Zainal’s task was to cover the warehouse’s CCTV cameras with cloth and to inform the premise’s security guard about the arrangement. For his help, Zainal was paid $200 on at least three occasions between September and November 2017.

The warehouse’s security guard, 59-year-old Letchumanan L Manickam, was also offered money for each time he let the lorries pass through the premises without capturing their movements in his logbook. In total, Letchumanan made $900 from his involvement in the acts.

Raising the stakes

After the wooden pallet heist, another person asked Ismawi for other things he could sell and the latter offered the nickel cathode plates stored at the warehouse.

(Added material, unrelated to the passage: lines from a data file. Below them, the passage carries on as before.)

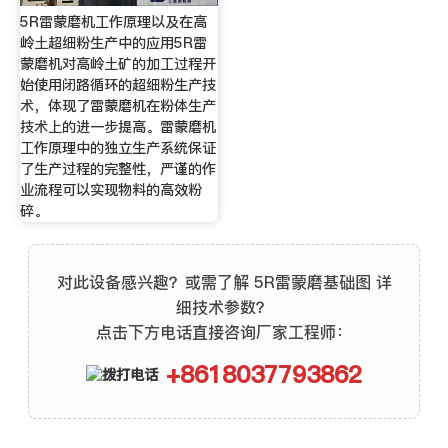
5R雷蒙磨机工作原理以及在高
岭土超细粉生产中的应用5R雷
蒙磨机对高岭土矿的加工过程开
始使用闭路循环的超细粉生产技
术，体现了雷蒙磨机在粉体生产
技术上的进一步提高。雷蒙磨机
工作原理中的独立生产系统保证
了生产过程的完整性，严谨的作
业流程可以实现物料的高效粉
碎。
对此设备感兴趣？或需了解 5R雷蒙磨基础图 详
细技术参数？
点击下方电话直接咨询厂家工程师：
+8618037793862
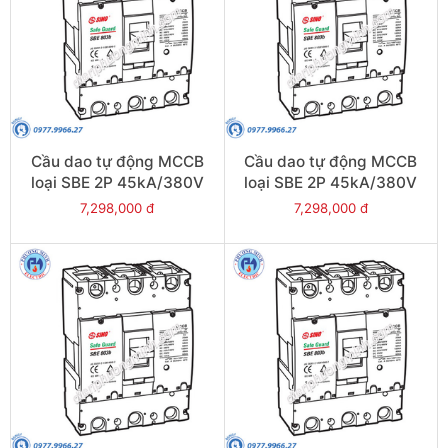
Cầu dao tự động MCCB
Cầu dao tự động MCCB
loại SBE 2P 45kA/380V
loại SBE 2P 45kA/380V
800A - Model
700A - Model
7,298,000 đ
7,298,000 đ
SBE802b/800
SBE802b/700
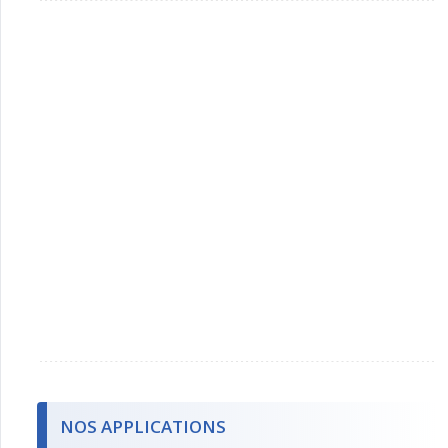
NOS APPLICATIONS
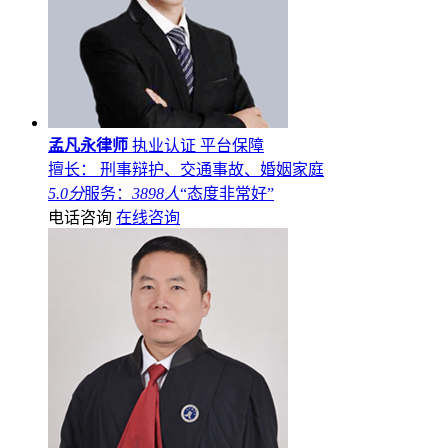
孟凡永律师
执业认证
平台保障
擅长： 刑事辩护、交通事故、婚姻家庭
5.0分
服务：
3898人
“态度非常好”
电话咨询
在线咨询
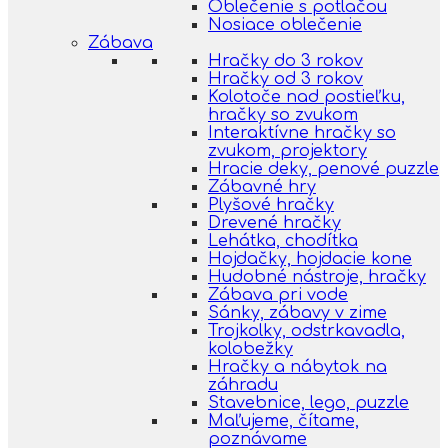
Oblečenie s potlačou
Nosiace oblečenie
Zábava
Hračky do 3 rokov
Hračky od 3 rokov
Kolotoče nad postieľku,
hračky so zvukom
Interaktívne hračky so
zvukom, projektory
Hracie deky, penové puzzle
Zábavné hry
Plyšové hračky
Drevené hračky
Lehátka, chodítka
Hojdačky, hojdacie kone
Hudobné nástroje, hračky
Zábava pri vode
Sánky, zábavy v zime
Trojkolky, odstrkavadla,
kolobežky
Hračky a nábytok na
záhradu
Stavebnice, lego, puzzle
Maľujeme, čítame,
poznávame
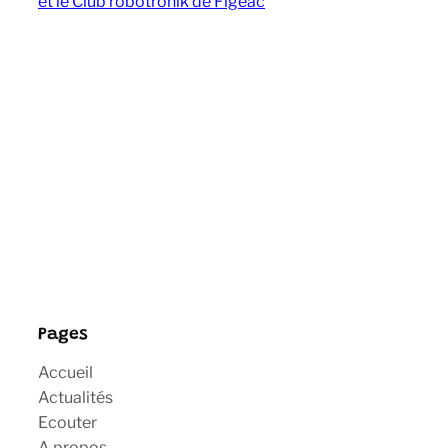
et le Club robotronik de Figeac
Pages
Accueil
Actualités
Ecouter
A propos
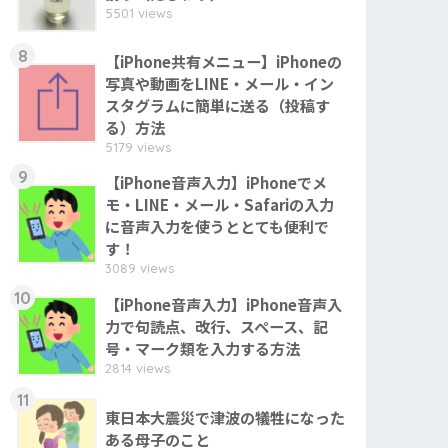
5501 views
8
【iPhone共有メニュー】iPhoneの
写真や動画をLINE・メール・イン
スタグラムに簡単に送る（投稿す
る）方法
5179 views
9
【iPhone音声入力】iPhoneでメ
モ・LINE・メール・Safariの入力
に音声入力を使うととても便利で
す！
3089 views
10
【iPhone音声入力】iPhone音声入
力で句読点、改行、スペース、記
号・マーク類を入力する方法
2814 views
11
東日本大震災で津波の犠牲になった
ある母子のこと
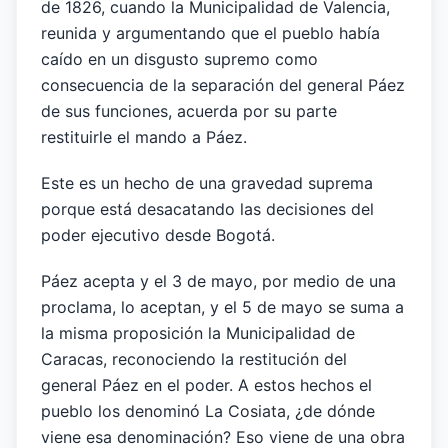
de 1826, cuando la Municipalidad de Valencia,
reunida y argumentando que el pueblo había
caído en un disgusto supremo como
consecuencia de la separación del general Páez
de sus funciones, acuerda por su parte
restituirle el mando a Páez.
Este es un hecho de una gravedad suprema
porque está desacatando las decisiones del
poder ejecutivo desde Bogotá.
Páez acepta y el 3 de mayo, por medio de una
proclama, lo aceptan, y el 5 de mayo se suma a
la misma proposición la Municipalidad de
Caracas, reconociendo la restitución del
general Páez en el poder. A estos hechos el
pueblo los denominó La Cosiata, ¿de dónde
viene esa denominación? Eso viene de una obra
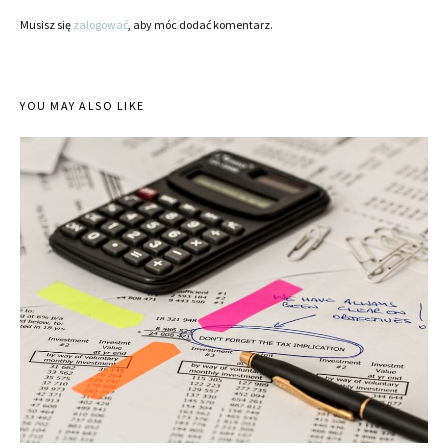
Musisz się
zalogować
, aby móc dodać komentarz.
YOU MAY ALSO LIKE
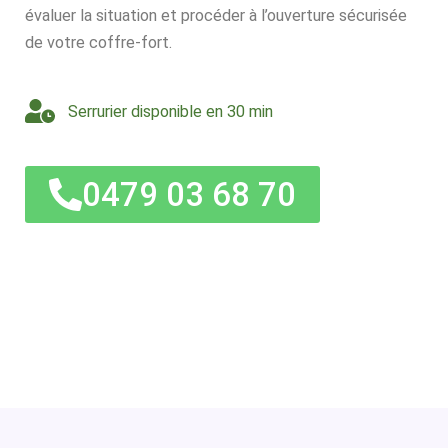
évaluer la situation et procéder à l’ouverture sécurisée
de votre coffre-fort.
Serrurier disponible en 30 min
0479 03 68 70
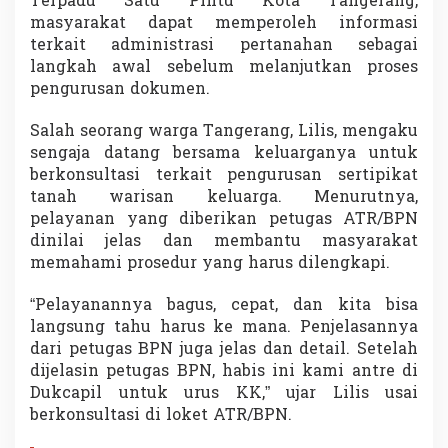
Terpadu Satu Pintu Kota Tangerang,
n
masyarakat dapat memperoleh informasi
i
terkait administrasi pertanahan sebagai
S
langkah awal sebelum melanjutkan proses
e
m
pengurusan dokumen.
a
k
Salah seorang warga Tangerang, Lilis, mengaku
i
sengaja datang bersama keluarganya untuk
n
berkonsultasi terkait pengurusan sertipikat
C
e
tanah warisan keluarga. Menurutnya,
p
pelayanan yang diberikan petugas ATR/BPN
a
dinilai jelas dan membantu masyarakat
t
memahami prosedur yang harus dilengkapi.
“Pelayanannya bagus, cepat, dan kita bisa
langsung tahu harus ke mana. Penjelasannya
dari petugas BPN juga jelas dan detail. Setelah
dijelasin petugas BPN, habis ini kami antre di
Dukcapil untuk urus KK,” ujar Lilis usai
berkonsultasi di loket ATR/BPN.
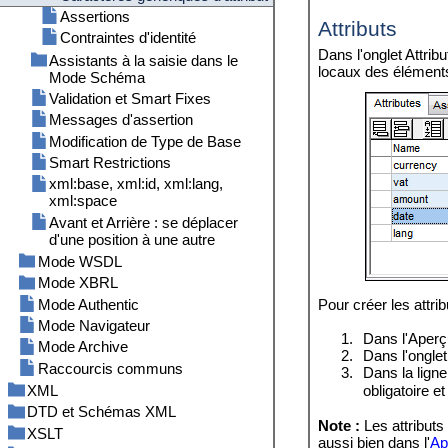
Édition dans le Mode Base de
dans schémas
Assertions
Glisser-et-Déposer (XML)
Modèles de contenu ouverts
Attributs
données/Table
Fenêtre de sortie : Rechercher
Contraintes d'identité
Glisser-et-Déposer
Modifier le Schéma
dans XBRL
Dans l'onglet Attrib
(JSON/YAML)
Assistants à la saisie dans le
locaux des éléments 
Fenêtre de sortie : Graphiques
Mode Schéma
Formules (XML)
Fenêtre de sortie : XULE
Validation et Smart Fixes
Composants
Formules (JSON/YAML)
Menu Bar, Toolbars, Status Bar
Messages d'assertion
Détails
Filtres
Modification de Type de Base
Facettes
Images
Smart Restrictions
Graphiques
xml:base, xml:id, xml:lang,
Menu contextuel
xml:space
Paramètres du Mode Grille
Avant et Arrière : se déplacer
d'une position à une autre
Mode WSDL
Mode XBRL
Fenêtre principale
Mode Authentic
Assistant à la saisie Vue
Fenêtre principale : onglet
Pour créer les attri
d'ensemble
Éléments
Mode Navigateur
1.
Dans l'Aperçu
Assistant à la saisie Détails
Fenêtre principale : onglets
Mode Archive
2.
Dans l'onglet 
Définitions, Présentation, Calcul,
Raccourcis communs
3.
Dans la ligne 
Formule, Table
XML
obligatoire e
Assistants à la saisie dans le
DTD et Schémas XML
Créer, ouvrir et enregistrer des
Mode XBRL
Note :
Les attributs
documents XML
XSLT
Gestionnaire de schéma
Paramètres du mode XBRL
aussi bien dans l'
Ap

Ismawi then roped in another colleague, 47-year-old warehouse administrator Mohd Ali Hanafiah Mahamod, to help with the loading of the nickel plates onto the lorries.

Ali was offered about $50 each time he prepared the nickel plates for loading and $200 each time he helped to load them.

Between June and December 2017, Iswami misappropriated 86 bundles of nickel cathode plates. The plates, which weighed some 129 tonnes, were worth a total of $2,088,000.

On 11 January last year, Steinweg’s operations manager made a police report stating that the company had received a claim from a client regarding a shortfall in a shipment of nickel plates.

Iswami has not made any restitution to C Steinweg Warehousing for his actions.

Zainal, Letchumanan and Ali have not been dealt with by the courts and are currently undergoing pre-trial conferences.

Iswami’s lawyer, Kalidass Murugaiyan, told the court that his client received no more than $6,000 in personal gains from the heists. The defence lawyer asked for six years and two months for his client.

However, Deputy Public Prosecutor Eugene Sng sought a jail term of seven years and six months for Iswami, whom he said had bypassed several layers of security to get his hands on the nickel plates.

This suggested that Iswami’s offences were carefully orchestrated and premeditated, said Sng.

Iswami will be sentenced on 21 January.